## Exercise
Reproduce the lines below exactly, from the one containing "Güterverkehr" through the one containing "ктеристики на търсените от Вас, показани на т", both included. Leave out any pictures.

Collected data:
━━━━━━

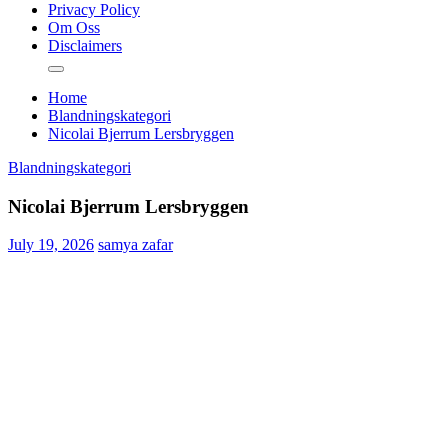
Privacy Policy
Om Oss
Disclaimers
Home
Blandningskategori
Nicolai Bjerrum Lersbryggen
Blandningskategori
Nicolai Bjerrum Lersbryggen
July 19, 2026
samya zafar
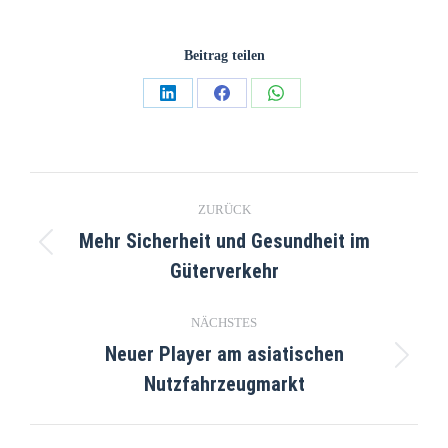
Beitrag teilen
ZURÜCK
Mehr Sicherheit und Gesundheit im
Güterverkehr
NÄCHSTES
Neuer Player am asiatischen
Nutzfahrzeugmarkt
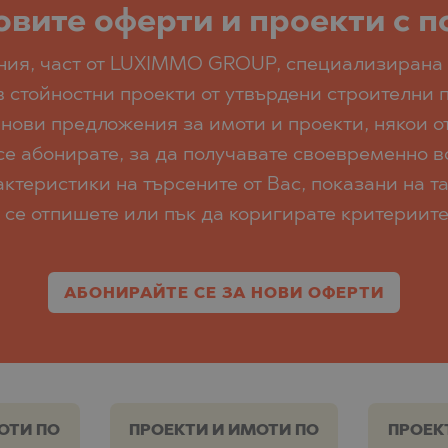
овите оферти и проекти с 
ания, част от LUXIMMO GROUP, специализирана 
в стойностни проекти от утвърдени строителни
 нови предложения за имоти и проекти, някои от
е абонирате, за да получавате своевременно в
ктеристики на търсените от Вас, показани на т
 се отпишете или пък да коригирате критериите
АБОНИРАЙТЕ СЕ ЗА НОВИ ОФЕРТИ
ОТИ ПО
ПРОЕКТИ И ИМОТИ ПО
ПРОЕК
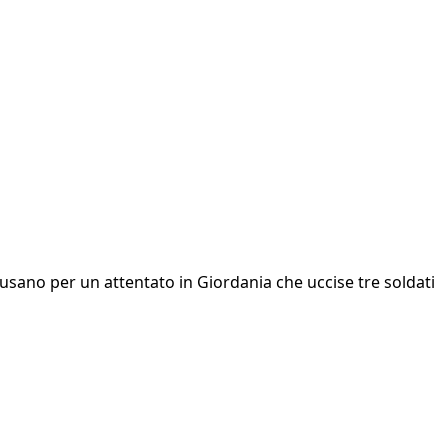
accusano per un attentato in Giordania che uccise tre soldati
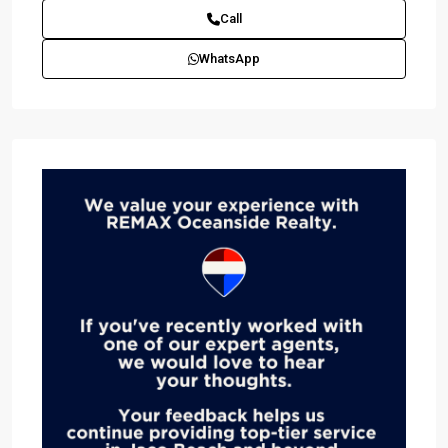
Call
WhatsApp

━━━━━━

## Task solution
Güterverkehr
NÄCHSTES
Neuer Player am asiatischen
Nutzfahrzeugmarkt
овите оферти и проекти с 
ания, част от LUXIMMO GROUP, специализирана 
в стойностни проекти от утвърдени строителни
 нови предложения за имоти и проекти, някои от
е абонирате, за да получавате своевременно в
ктеристики на търсените от Вас, показани на т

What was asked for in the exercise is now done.